EXERCISE DETAILS — Using the entries that follow, write out the line containing "in August 2026", the line containing "2014 Bottling - Sherry Cask", and every line between them, exactly and nothing else.
LISTED RECORDS Block Start
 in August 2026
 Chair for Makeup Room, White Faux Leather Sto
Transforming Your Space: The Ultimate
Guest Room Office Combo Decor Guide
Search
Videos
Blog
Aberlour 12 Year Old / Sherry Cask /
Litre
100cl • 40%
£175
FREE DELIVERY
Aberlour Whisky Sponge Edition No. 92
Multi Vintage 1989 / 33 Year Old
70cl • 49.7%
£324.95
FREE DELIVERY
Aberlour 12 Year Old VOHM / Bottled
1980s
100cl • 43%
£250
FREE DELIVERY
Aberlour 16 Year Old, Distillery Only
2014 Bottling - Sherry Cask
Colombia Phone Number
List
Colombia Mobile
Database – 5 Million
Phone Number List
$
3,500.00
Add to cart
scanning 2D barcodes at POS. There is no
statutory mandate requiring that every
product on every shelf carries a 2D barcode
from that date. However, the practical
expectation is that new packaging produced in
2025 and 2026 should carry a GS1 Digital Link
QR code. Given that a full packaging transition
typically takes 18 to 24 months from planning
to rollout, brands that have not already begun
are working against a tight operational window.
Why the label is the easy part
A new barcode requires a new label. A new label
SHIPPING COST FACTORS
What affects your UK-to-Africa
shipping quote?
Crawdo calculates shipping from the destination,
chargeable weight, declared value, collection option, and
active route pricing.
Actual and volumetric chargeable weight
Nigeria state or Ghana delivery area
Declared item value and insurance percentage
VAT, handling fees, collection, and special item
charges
LISTED RECORDS Block End
LISTED RECORDS Block Start
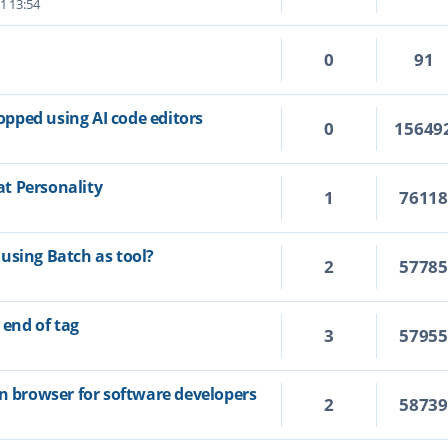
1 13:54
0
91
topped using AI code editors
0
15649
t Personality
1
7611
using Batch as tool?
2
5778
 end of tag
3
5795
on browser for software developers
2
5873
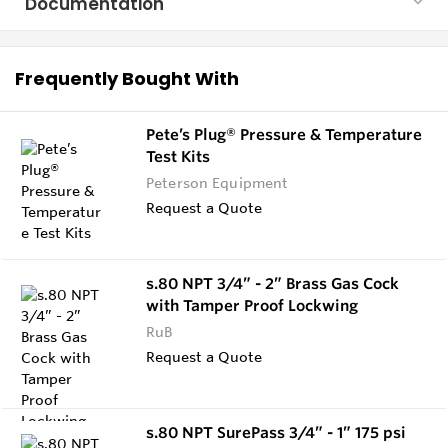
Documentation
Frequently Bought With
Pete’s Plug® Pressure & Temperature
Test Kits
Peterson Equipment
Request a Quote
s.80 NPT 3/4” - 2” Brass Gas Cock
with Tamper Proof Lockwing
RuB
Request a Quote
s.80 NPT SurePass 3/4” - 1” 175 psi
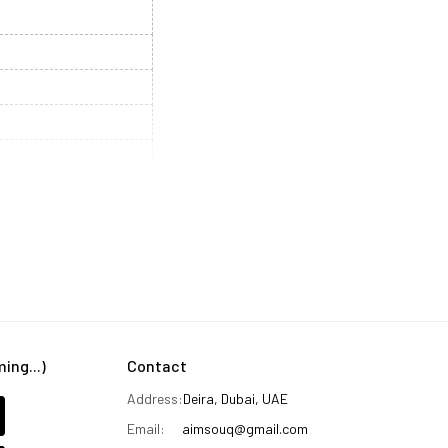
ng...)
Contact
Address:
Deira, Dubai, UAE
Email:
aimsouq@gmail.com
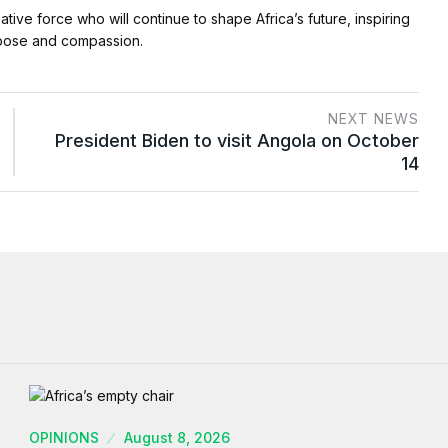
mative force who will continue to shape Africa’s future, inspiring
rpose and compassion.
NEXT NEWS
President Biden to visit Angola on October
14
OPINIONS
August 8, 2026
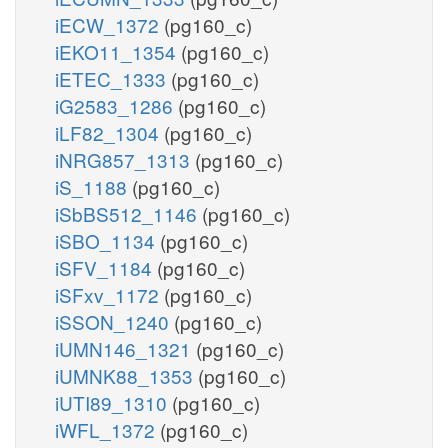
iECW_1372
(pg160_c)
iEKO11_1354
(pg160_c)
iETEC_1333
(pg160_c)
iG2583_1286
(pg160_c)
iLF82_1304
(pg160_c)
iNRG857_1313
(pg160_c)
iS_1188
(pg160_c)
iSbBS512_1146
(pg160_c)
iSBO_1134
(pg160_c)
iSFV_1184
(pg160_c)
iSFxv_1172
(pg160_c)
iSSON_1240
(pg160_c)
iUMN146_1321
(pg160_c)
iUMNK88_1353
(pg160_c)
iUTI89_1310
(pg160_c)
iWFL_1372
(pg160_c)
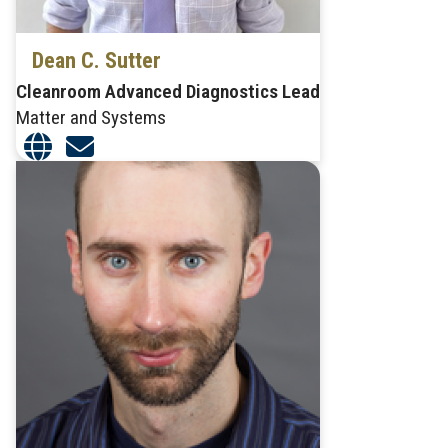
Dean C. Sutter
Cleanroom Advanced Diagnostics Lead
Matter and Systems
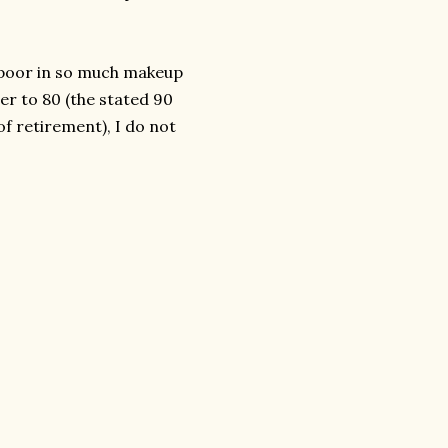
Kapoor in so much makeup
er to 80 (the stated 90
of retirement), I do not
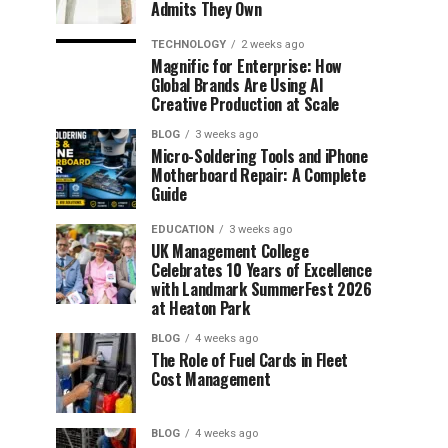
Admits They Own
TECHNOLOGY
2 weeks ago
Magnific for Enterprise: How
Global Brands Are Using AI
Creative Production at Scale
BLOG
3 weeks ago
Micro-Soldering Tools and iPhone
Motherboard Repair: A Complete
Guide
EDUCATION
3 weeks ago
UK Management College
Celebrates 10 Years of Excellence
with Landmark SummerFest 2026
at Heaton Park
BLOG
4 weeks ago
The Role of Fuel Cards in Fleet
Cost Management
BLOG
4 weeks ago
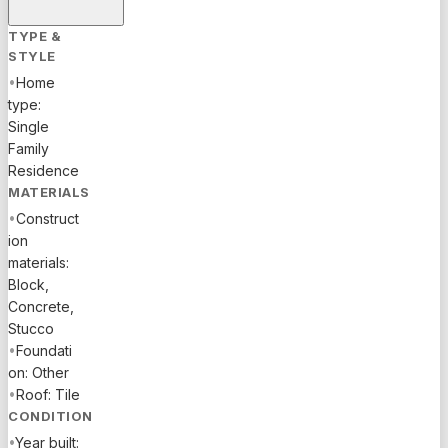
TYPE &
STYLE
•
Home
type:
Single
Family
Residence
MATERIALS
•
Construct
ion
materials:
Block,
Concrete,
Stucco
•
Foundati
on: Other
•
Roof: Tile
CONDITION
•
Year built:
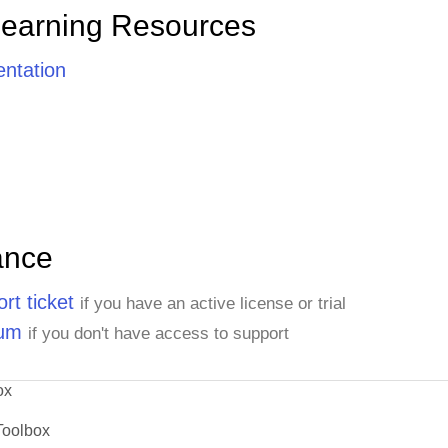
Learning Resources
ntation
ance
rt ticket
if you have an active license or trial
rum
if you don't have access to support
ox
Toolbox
LISTED RECORDS Block End
EXERCISE OUTPUT —
 in August 2026
 Chair for Makeup Room, White Faux Leather Sto
Transforming Your Space: The Ultimate
Guest Room Office Combo Decor Guide
Search
Videos
Blog
Aberlour 12 Year Old / Sherry Cask /
Litre
100cl • 40%
£175
FREE DELIVERY
Aberlour Whisky Sponge Edition No. 92
Multi Vintage 1989 / 33 Year Old
70cl • 49.7%
£324.95
FREE DELIVERY
Aberlour 12 Year Old VOHM / Bottled
1980s
100cl • 43%
£250
FREE DELIVERY
Aberlour 16 Year Old, Distillery Only
2014 Bottling - Sherry Cask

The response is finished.